Lorem ipsum dolor sit amet, consectetur adipisicing elit, sed do eismod tempor
incididunt ut labore et dolore maga aliqua. Ut enim ad minim veniam, quis nostrud
exercitation ullamco laboris nisi ut aliquip ex ea commodo consequat. Duis aute
irure dolor in reprehenderit in voluptate velit esse cillum dolore eu fugiat nulla
pariatur. Excepteur sint occaecat cupidatat non proident, sunt in culpa qui
officia deserunt mollit anim id est laborum. Lorem█ipsum dolor sit amet,
consectetur adipisicing elit, sed do eismod tempor█incididunt ut labore et dolore
maga aliqua. Ut enim ad minim veniam, quis nostrud█exercitation ullamco laboris
nisi ut aliquip ex ea commodo consequat. Duis aute█irure dolor in reprehenderit in
voluptate velit esse cillum dolore eu fugiat nulla█pariatur. Excepteur sint
occaecat cupidatat non proident, sunt in culpa qui█officia deserunt mollit anim id
est laborum.

We can mitigate this by choosing a slightly different column width. E.g. if we layout the same text using lines no longer than 78 characters, there is no river longer than two lines:

Lorem ipsum dolor sit amet, consectetur adipisicing elit, sed do eismod tempor
incididunt ut labore et dolore maga aliqua. Ut enim ad minim veniam, quis
nostrud exercitation ullamco laboris nisi ut aliquip ex ea commodo consequat.
Duis aute irure dolor in reprehenderit in voluptate velit esse cillum dolore
eu fugiat nulla pariatur. Excepteur sint occaecat cupidatat non proident, sunt
in culpa qui officia deserunt mollit anim id est laborum. Lorem ipsum dolor
sit amet, consectetur adipisicing elit, sed do eismod tempor incididunt ut
labore et dolore maga aliqua. Ut enim ad minim veniam, quis nostrud
exercitation ullamco laboris nisi ut aliquip ex ea commodo consequat. Duis
aute irure dolor in reprehenderit in voluptate velit esse cillum dolore eu
fugiat nulla pariatur. Excepteur sint occaecat cupidatat non proident, sunt in
culpa qui officia deserunt mollit anim id est laborum.
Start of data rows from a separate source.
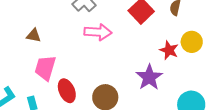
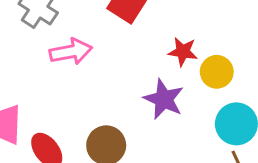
yellow circle: (192, 42) -> (217, 72), moved

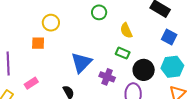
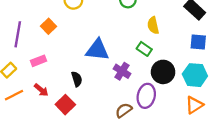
blue square: (169, 37) -> (198, 42), turned -35
orange square: (38, 43) -> (49, 26), moved, turned 32
blue triangle: (81, 63) -> (97, 50), turned 40

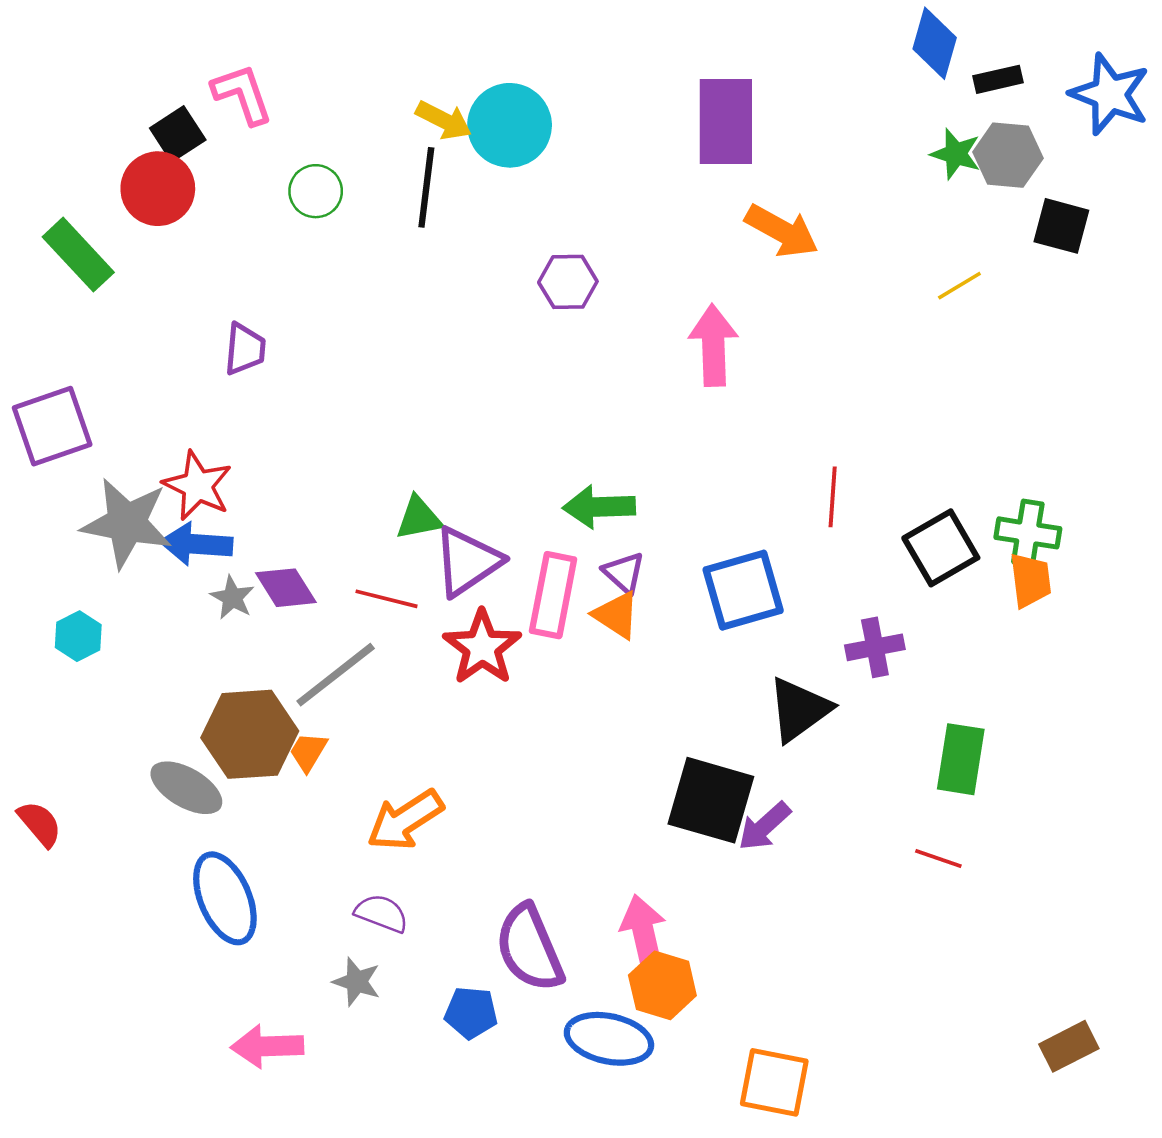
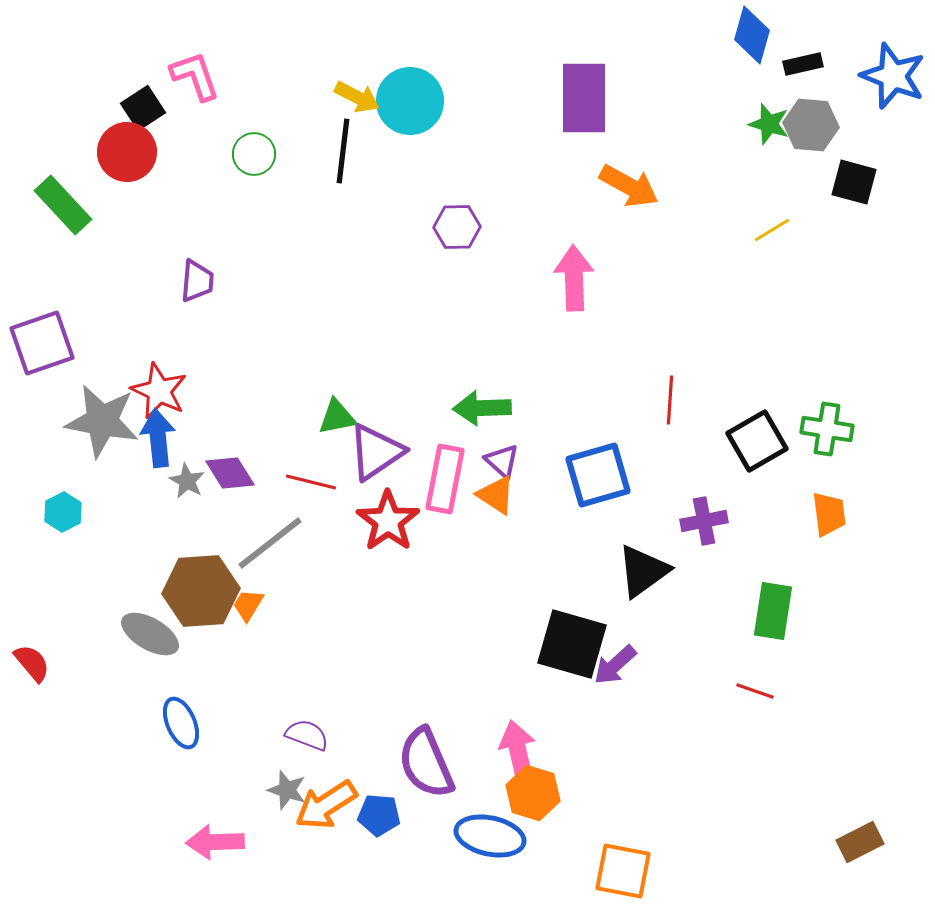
blue arrow: (196, 544) -> (158, 438), turned 80
orange trapezoid: (1030, 580) -> (829, 514), moved
orange arrow: (405, 820) -> (326, 805), moved
blue ellipse: (225, 898) -> (181, 723), size x0.7

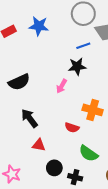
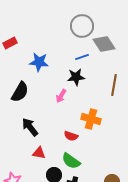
blue star: (39, 26) -> (39, 62), moved
black semicircle: (19, 82) -> (20, 92), turned -35
green semicircle: (88, 153) -> (71, 161), moved

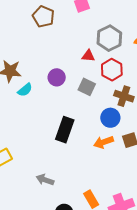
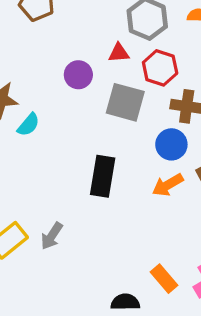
purple circle: (57, 77) -> (78, 75), moved
gray square: (87, 87) -> (125, 102), size x1.4
gray arrow: (45, 180) -> (52, 236), moved, turned -66

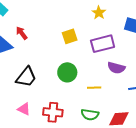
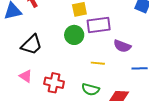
purple rectangle: (103, 44) -> (99, 25), moved
green circle: (67, 72) -> (74, 35), moved

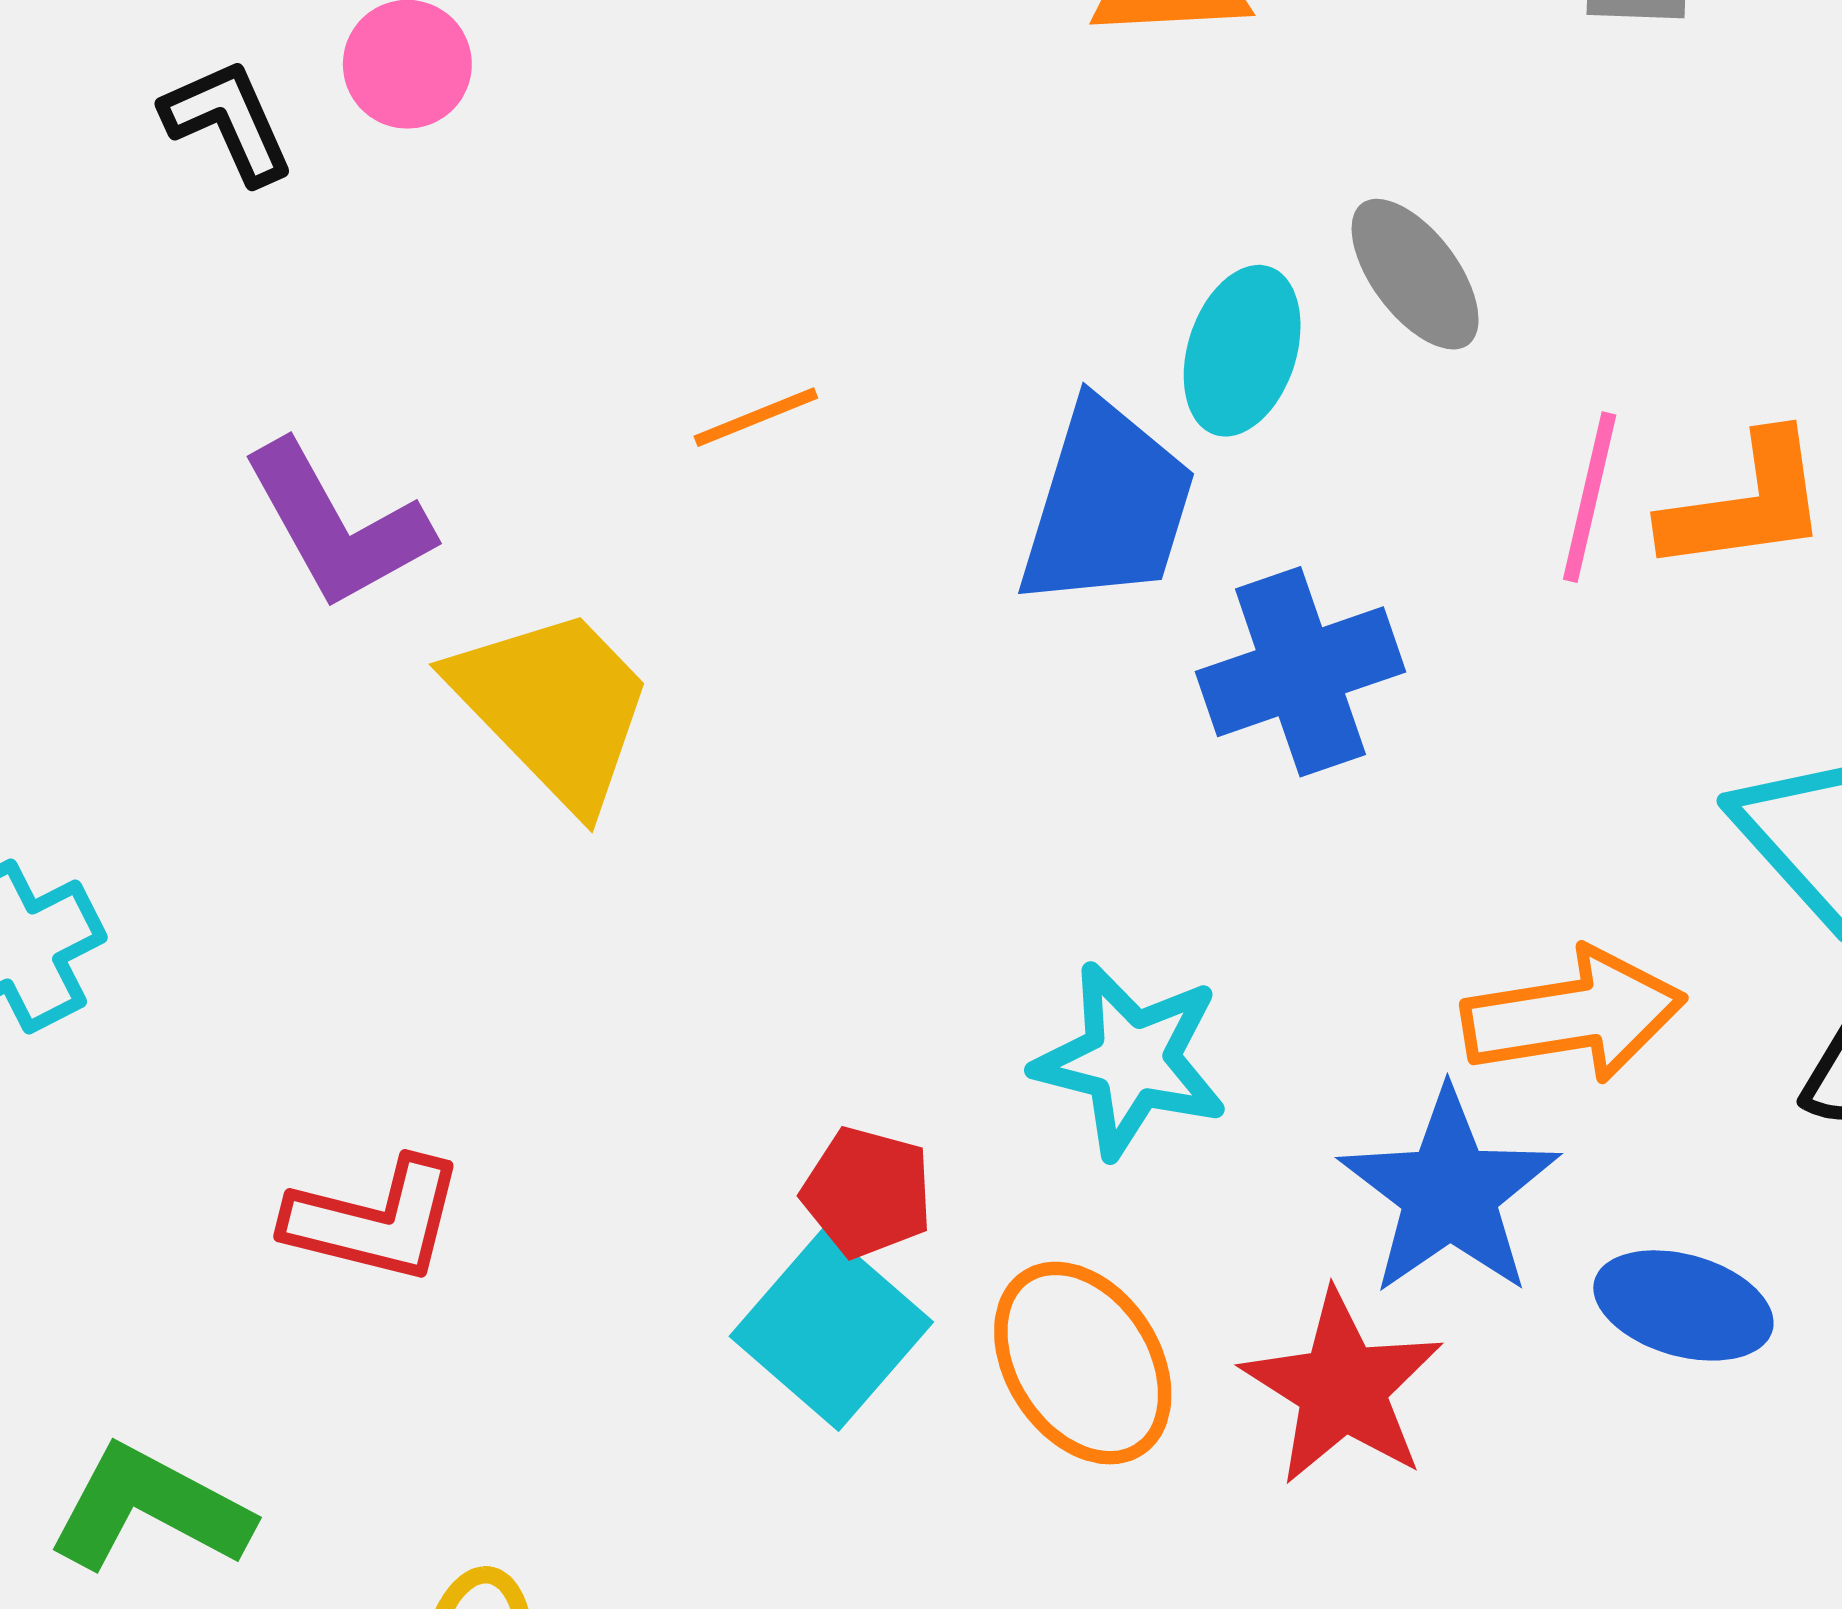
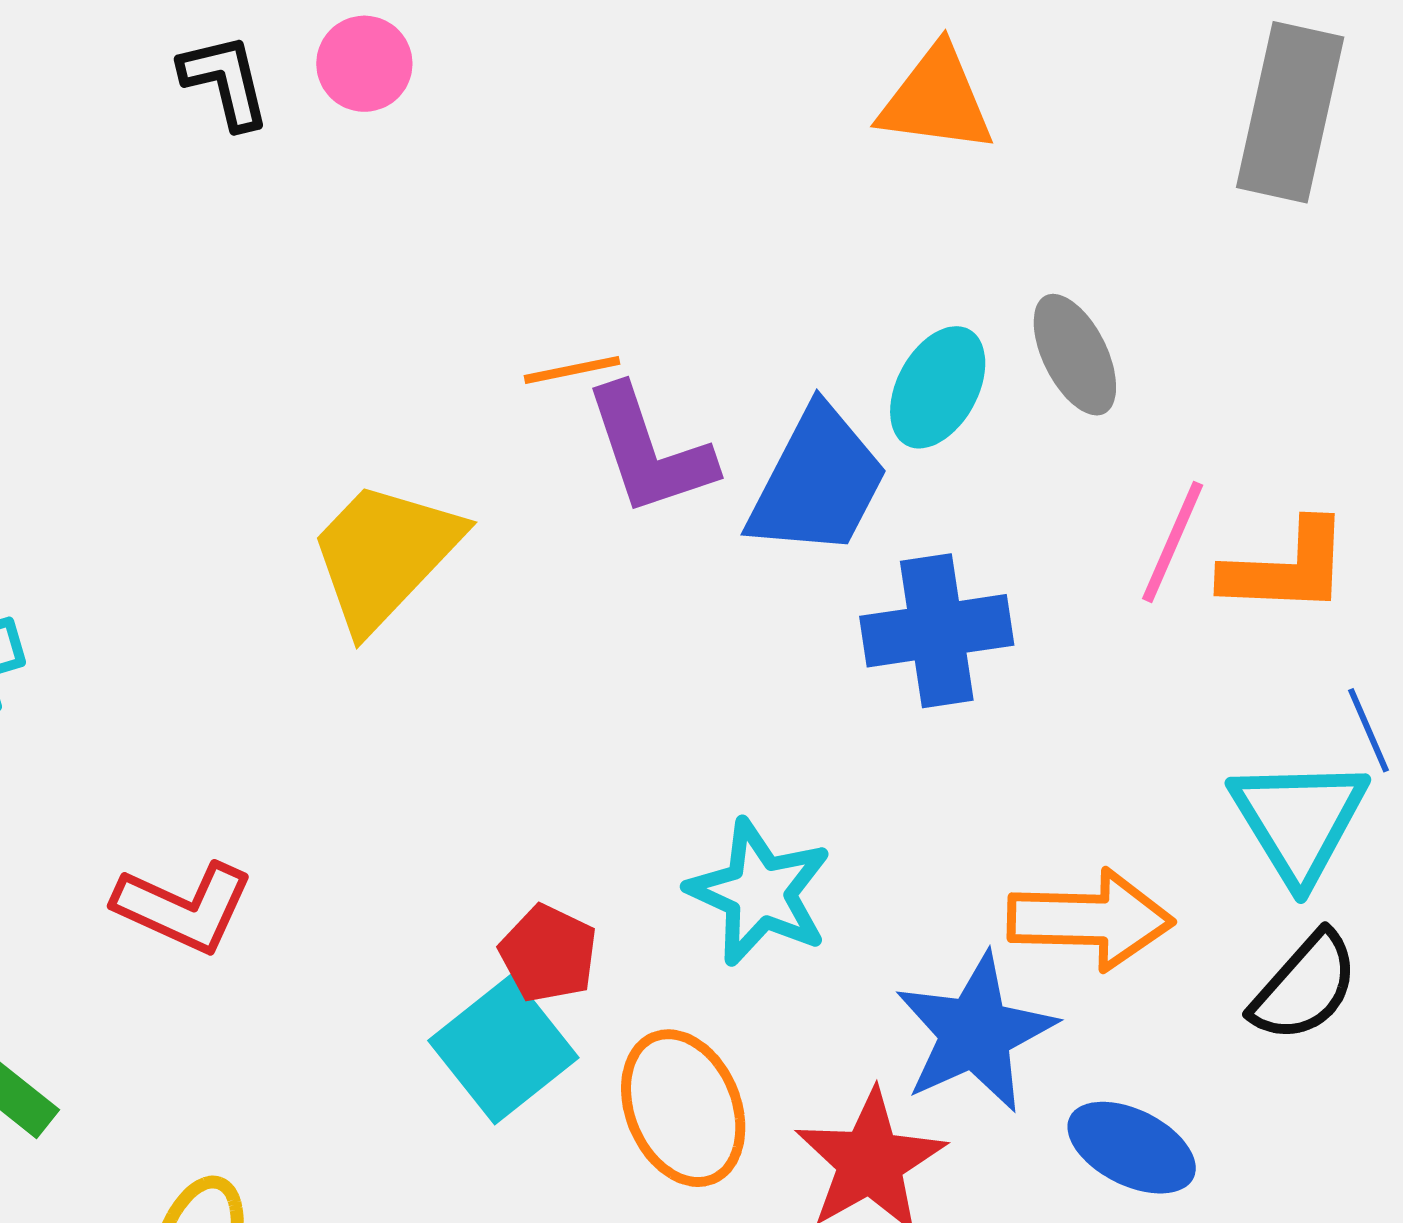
purple L-shape: (337, 525) -> (649, 451), moved
yellow trapezoid: (554, 707) -> (384, 555), turned -103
Note that for the purpose of this question we're only considering monospaced fonts, such that rivers are simply vertical columns of spaces. The length of a river is the number of lines it spans.

Aside: If you're interesting in river detection in proportional fonts, there are some interesting posts around the network.

The Challenge

You're given a string of printable ASCII characters (code point 0x20 to 0x7E) - i.e. a single line. Print this text, with a line width between 70 and 90 characters (inclusive), such that the maximum length of any river in the text is minimised. If there are multiple text widths with the same (minimal) maximum river length, choose the narrower width. The above example with 78 characters is the correct output for that text.

To break lines, you should replace space characters (0x20) with line breaks, such that the resulting lines have as many characters as possible, but not more than the chosen text width. Note that the resulting line break itself is not part of that count. As an example, in the last block above, Lorem[...]tempor contains 78 characters, which is also the text's width.

You may assume that the input will not contain consecutive spaces, and won't have leading or trailing spaces. You may also assume that no word (consecutive substring of non-spaces) will contain more than 70 characters.

You may write a program or function, taking input via STDIN, command-line argument or function argument and printing the result to STDOUT.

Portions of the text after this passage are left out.